(Transcribed page contents)
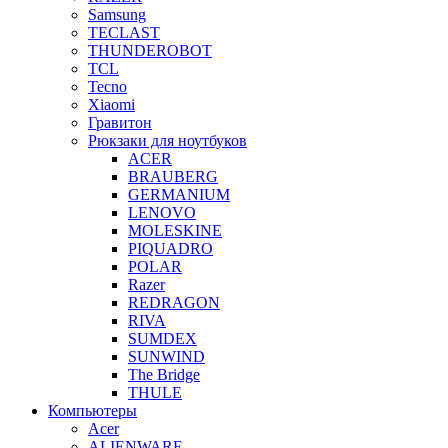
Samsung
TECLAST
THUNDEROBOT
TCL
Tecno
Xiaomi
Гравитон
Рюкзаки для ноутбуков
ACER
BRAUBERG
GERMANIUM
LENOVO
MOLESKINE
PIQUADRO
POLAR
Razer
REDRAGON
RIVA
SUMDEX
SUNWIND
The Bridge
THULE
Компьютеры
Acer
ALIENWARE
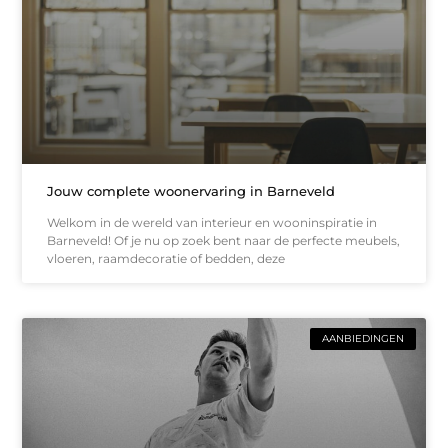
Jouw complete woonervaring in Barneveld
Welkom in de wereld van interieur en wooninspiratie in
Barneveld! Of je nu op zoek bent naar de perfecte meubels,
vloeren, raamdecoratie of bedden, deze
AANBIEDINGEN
* * *
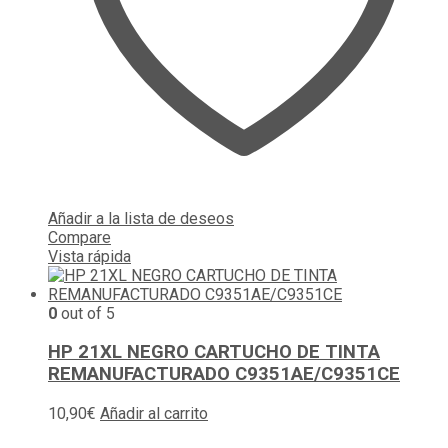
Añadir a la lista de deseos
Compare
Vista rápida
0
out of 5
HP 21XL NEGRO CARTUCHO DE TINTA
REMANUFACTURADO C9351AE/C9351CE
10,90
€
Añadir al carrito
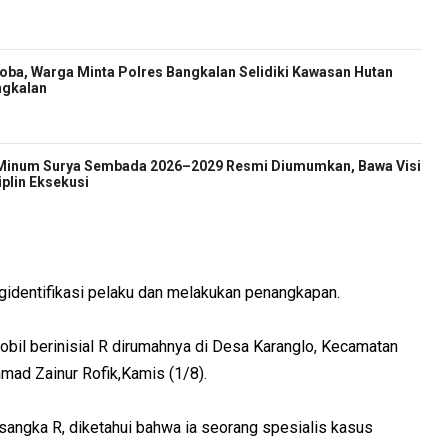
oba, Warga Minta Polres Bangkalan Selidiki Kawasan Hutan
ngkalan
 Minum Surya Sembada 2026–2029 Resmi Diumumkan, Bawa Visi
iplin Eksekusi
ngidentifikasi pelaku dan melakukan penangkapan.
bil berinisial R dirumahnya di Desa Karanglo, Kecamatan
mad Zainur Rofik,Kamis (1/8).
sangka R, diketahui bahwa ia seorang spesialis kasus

§ **What you will do**
Whenever a line in the records contains the word "Barneveld", copy that line.

§ **Finished task**
Jouw complete woonervaring in Barneveld
Barneveld! Of je nu op zoek bent naar de perfecte meubels,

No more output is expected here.